━━━━━ Input data ━━━━━
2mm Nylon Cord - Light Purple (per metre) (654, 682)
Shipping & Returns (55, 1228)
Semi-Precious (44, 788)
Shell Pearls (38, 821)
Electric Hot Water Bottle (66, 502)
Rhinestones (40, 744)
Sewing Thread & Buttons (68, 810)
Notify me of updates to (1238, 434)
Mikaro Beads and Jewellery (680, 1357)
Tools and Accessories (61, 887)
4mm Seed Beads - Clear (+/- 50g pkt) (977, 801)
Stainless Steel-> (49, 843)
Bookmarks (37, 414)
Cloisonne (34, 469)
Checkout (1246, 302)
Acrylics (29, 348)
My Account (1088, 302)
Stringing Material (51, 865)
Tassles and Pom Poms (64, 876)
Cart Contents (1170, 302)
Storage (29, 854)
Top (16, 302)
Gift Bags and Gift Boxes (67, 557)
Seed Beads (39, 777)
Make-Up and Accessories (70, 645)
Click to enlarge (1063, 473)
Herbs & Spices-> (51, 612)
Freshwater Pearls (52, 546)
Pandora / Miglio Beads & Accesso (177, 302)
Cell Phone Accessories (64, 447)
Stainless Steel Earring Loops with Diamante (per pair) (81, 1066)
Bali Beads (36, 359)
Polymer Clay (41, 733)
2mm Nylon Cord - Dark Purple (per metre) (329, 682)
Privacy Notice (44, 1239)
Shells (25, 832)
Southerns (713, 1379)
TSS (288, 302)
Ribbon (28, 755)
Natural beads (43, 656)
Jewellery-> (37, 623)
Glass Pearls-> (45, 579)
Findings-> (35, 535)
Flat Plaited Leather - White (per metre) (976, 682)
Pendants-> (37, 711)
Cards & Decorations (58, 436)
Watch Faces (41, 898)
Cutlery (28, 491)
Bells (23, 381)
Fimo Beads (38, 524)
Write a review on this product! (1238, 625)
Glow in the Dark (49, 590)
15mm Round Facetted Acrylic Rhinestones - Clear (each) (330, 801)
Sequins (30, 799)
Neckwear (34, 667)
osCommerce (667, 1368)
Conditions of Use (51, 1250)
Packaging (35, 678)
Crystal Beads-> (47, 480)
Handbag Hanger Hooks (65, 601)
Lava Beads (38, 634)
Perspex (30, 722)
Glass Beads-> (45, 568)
━━━━━
▸ What you should do:
Reading down the material above, count how many lines contain the word "Stainless". Respond with the number by itself.

▸ Written answer:
2